### WHAT YOU NEED TO DO
Copy exactly the lines of the records below, and only those lines, beginning with the line that contains "triển khai nhiều" and ending with the line that contains "với nhiều hình".
--- SUPPLIED INFORMATION Enclosed Below ---
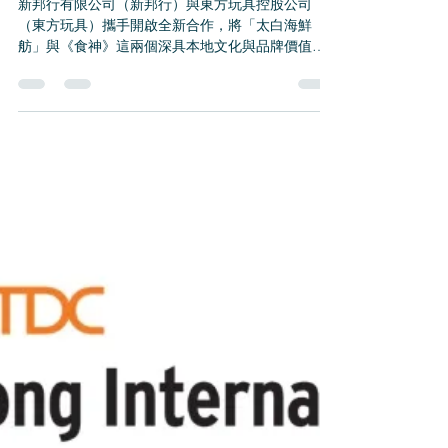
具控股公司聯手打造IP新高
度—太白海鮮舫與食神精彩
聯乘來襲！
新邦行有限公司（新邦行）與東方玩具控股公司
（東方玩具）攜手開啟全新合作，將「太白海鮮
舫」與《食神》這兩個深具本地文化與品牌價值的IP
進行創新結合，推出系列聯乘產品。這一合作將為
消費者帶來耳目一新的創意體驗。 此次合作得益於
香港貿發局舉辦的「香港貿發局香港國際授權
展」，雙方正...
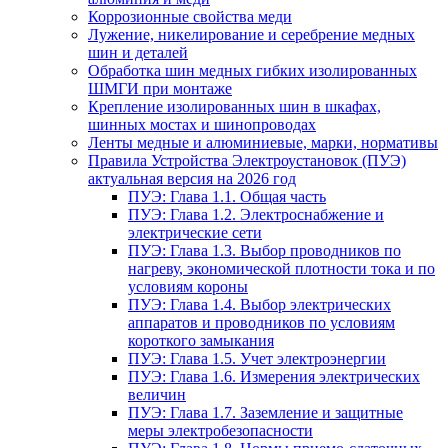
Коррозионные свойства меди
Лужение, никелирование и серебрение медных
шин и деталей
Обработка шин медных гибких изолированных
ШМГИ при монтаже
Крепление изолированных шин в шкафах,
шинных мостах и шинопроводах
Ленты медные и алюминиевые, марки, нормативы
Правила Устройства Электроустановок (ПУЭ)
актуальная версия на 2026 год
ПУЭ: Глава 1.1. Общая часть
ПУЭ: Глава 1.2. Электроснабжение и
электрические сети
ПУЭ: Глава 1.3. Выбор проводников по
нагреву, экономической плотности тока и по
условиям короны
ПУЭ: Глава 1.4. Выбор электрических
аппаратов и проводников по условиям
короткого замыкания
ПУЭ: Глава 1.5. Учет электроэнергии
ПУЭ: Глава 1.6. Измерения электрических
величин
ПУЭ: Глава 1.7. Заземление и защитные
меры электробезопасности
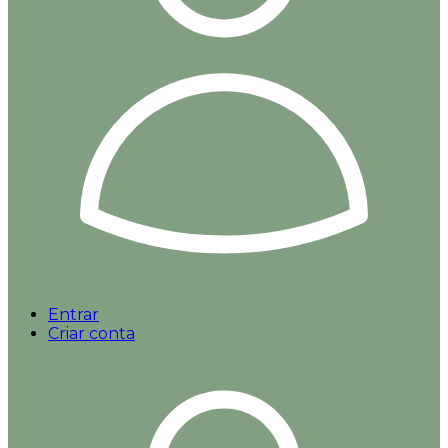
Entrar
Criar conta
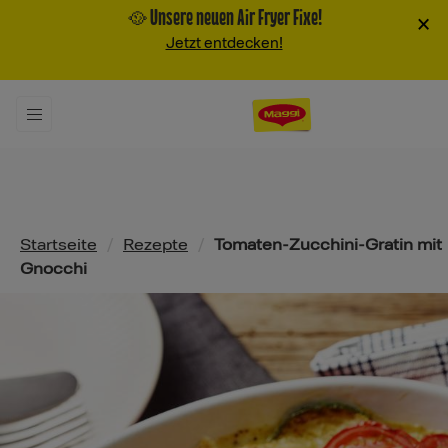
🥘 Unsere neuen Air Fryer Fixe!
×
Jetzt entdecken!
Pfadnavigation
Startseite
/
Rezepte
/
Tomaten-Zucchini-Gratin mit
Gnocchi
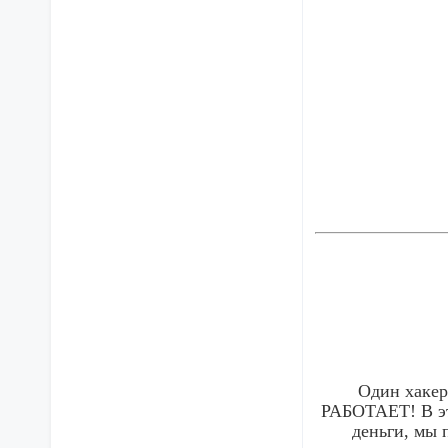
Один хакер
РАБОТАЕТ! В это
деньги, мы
--- End of Enclosed SUPPLIED INFORMATION ---
--- SUPPLIED INFORMATION Enclosed Below ---
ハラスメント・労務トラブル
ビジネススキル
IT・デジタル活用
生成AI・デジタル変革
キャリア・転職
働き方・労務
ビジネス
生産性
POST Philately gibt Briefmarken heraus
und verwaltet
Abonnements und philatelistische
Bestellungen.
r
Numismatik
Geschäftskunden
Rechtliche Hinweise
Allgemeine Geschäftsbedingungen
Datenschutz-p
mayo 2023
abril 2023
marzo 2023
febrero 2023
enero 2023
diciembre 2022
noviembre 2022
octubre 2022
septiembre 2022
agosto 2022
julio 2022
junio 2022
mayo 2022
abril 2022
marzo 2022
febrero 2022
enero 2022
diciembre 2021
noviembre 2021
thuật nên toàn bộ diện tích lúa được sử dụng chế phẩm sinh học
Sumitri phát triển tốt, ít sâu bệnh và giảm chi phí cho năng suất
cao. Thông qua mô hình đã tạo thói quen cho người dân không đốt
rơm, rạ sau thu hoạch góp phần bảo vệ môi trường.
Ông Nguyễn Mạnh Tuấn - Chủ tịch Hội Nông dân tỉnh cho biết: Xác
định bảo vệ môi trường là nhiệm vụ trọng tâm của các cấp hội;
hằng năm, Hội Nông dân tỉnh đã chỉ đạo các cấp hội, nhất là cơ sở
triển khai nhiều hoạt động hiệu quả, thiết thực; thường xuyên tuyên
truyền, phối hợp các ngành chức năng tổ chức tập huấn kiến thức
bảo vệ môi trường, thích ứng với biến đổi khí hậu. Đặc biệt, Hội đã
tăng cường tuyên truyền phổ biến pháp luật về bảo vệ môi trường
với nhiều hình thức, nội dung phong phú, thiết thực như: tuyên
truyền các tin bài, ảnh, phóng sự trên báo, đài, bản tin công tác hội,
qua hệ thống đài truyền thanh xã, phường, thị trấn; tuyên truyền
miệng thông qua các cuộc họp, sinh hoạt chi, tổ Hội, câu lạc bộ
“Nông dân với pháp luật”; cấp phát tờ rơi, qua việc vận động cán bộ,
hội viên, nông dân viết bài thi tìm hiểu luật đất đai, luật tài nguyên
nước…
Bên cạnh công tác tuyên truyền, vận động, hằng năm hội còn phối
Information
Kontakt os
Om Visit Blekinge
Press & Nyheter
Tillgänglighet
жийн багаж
--- End of Enclosed SUPPLIED INFORMATION ---
--- SUPPLIED INFORMATION Enclosed Below ---
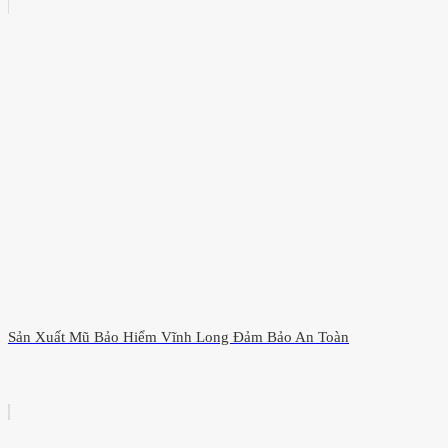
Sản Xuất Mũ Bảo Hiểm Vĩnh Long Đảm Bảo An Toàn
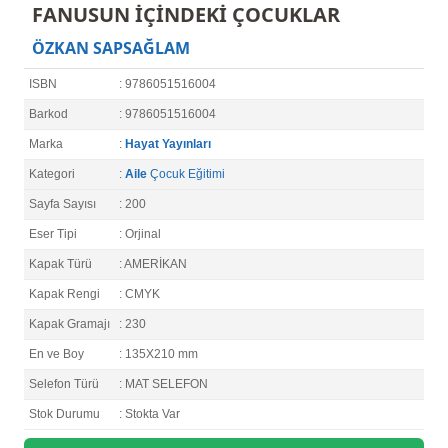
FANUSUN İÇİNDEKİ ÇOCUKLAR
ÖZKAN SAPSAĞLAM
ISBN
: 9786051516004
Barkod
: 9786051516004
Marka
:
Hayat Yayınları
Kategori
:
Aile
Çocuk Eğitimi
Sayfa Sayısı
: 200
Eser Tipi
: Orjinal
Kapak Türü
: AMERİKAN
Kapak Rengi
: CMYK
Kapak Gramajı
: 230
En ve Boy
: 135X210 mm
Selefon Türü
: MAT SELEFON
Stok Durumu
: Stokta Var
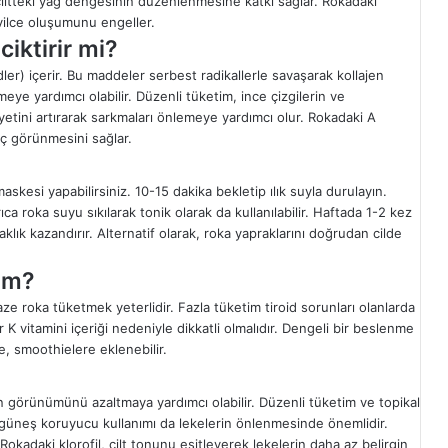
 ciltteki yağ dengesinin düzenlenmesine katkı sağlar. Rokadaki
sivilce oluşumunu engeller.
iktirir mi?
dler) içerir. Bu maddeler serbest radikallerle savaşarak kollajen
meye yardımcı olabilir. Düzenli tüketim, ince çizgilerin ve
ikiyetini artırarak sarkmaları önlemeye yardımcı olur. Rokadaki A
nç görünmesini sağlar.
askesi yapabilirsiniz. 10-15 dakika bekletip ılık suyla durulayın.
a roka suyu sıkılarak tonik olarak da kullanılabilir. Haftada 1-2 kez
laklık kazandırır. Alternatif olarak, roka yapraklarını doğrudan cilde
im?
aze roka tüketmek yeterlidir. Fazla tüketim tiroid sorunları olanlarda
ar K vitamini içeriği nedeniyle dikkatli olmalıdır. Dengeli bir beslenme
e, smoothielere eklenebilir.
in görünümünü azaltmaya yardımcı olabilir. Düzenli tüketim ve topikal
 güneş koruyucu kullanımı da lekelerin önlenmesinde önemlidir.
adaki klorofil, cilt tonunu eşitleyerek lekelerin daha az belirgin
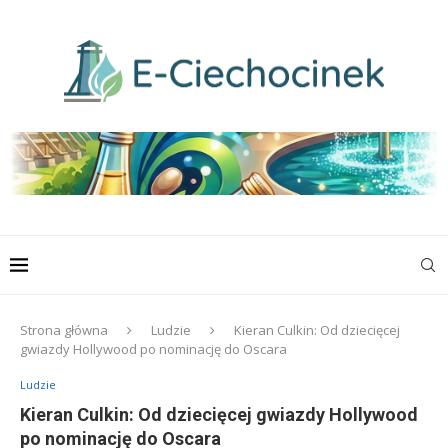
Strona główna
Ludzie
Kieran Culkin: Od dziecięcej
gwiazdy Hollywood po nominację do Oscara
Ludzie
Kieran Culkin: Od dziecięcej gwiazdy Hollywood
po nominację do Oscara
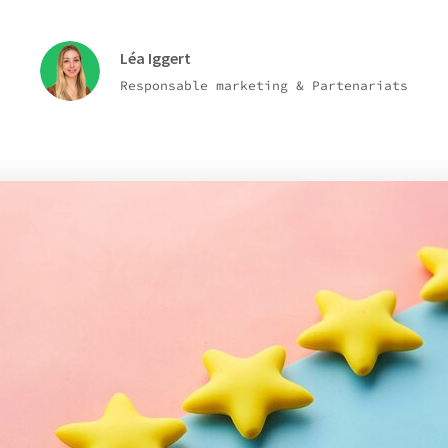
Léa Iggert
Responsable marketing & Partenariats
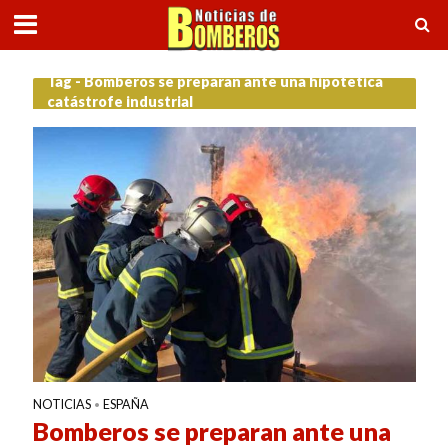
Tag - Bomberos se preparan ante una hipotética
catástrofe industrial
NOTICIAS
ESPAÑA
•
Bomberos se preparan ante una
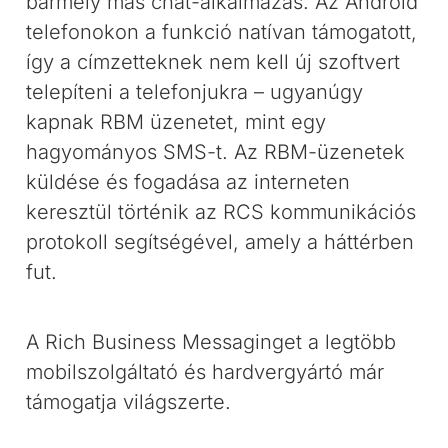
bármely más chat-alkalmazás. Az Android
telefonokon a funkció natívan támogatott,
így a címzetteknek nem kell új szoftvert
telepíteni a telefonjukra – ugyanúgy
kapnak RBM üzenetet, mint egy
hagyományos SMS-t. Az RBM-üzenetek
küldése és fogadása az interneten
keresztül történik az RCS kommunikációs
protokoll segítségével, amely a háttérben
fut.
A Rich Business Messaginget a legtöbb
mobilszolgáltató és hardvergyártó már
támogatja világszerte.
--- End of Enclosed SUPPLIED INFORMATION ---
### WRITTEN RESPONSE
triển khai nhiều hoạt động hiệu quả, thiết thực; thường xuyên tuyên
truyền, phối hợp các ngành chức năng tổ chức tập huấn kiến thức
bảo vệ môi trường, thích ứng với biến đổi khí hậu. Đặc biệt, Hội đã
tăng cường tuyên truyền phổ biến pháp luật về bảo vệ môi trường
với nhiều hình thức, nội dung phong phú, thiết thực như: tuyên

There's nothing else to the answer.